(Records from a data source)
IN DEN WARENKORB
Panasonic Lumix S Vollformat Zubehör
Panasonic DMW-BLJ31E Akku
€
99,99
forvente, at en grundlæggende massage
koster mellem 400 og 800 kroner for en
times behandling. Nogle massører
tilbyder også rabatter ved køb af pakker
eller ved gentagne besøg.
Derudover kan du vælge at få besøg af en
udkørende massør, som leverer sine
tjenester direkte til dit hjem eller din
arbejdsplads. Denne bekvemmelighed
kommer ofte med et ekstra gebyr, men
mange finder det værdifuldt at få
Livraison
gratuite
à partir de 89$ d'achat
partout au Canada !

* * *

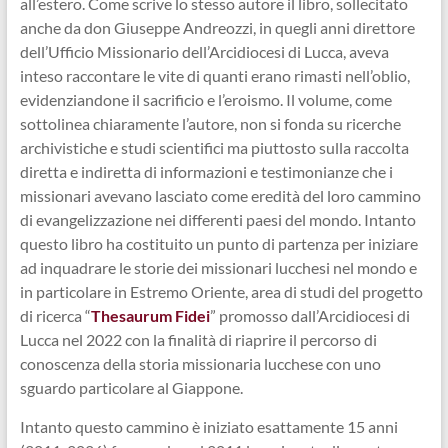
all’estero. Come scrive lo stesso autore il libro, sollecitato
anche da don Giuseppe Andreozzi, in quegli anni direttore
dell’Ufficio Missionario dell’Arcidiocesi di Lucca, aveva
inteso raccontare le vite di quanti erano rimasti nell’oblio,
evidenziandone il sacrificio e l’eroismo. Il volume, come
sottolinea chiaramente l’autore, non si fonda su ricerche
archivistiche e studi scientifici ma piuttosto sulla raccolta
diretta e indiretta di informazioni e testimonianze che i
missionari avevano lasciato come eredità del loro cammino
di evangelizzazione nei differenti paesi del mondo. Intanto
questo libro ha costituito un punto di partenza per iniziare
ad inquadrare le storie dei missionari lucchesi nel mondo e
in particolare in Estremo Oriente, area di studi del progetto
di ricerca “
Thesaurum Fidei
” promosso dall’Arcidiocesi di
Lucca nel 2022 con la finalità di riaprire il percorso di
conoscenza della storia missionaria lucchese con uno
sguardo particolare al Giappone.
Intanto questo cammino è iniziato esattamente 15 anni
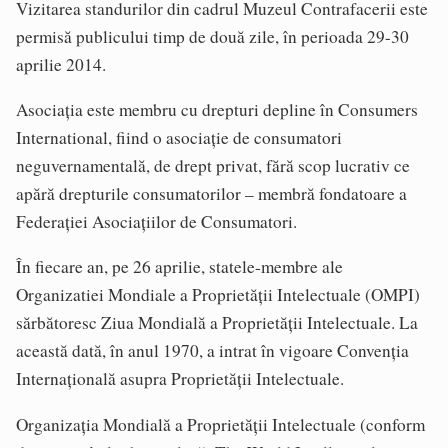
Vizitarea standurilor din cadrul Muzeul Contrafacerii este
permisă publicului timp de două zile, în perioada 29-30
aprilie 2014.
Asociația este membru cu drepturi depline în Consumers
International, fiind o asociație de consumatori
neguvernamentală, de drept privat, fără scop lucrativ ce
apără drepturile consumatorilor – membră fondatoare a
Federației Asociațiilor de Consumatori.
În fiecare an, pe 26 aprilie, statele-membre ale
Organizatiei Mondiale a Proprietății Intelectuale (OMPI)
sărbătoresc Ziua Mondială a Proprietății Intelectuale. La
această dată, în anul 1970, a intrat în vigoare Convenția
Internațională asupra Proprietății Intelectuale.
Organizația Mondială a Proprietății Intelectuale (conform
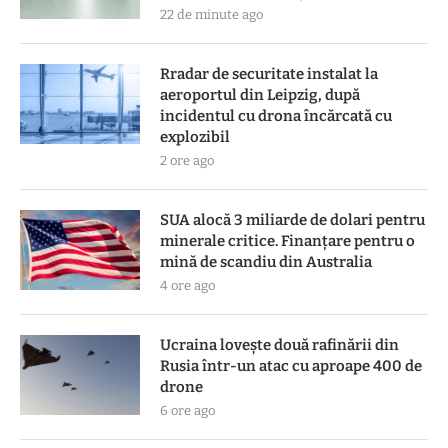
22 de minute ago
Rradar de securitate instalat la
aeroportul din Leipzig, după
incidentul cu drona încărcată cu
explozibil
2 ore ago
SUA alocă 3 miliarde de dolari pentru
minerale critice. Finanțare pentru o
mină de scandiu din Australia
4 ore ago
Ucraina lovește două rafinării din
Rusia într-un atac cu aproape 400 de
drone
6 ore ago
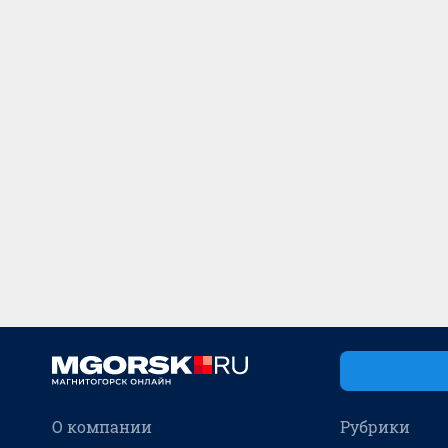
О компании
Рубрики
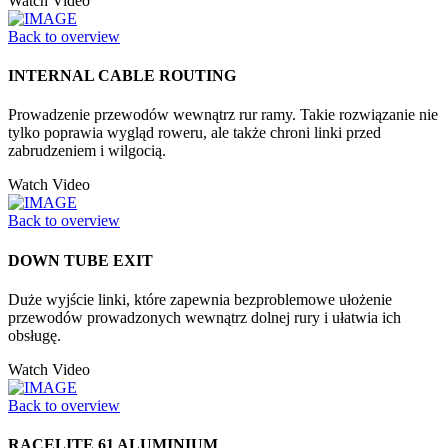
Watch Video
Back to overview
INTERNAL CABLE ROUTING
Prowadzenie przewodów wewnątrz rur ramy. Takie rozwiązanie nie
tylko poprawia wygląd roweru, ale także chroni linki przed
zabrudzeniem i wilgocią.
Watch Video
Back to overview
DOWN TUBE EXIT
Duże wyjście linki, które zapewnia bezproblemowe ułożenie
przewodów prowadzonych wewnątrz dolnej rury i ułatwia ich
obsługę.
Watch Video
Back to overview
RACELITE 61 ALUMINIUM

* [Required work]: Scan the records above for the string "Lucca", then copy each line where it turns up.

* [Task response]:
dell’Ufficio Missionario dell’Arcidiocesi di Lucca, aveva
Lucca nel 2022 con la finalità di riaprire il percorso di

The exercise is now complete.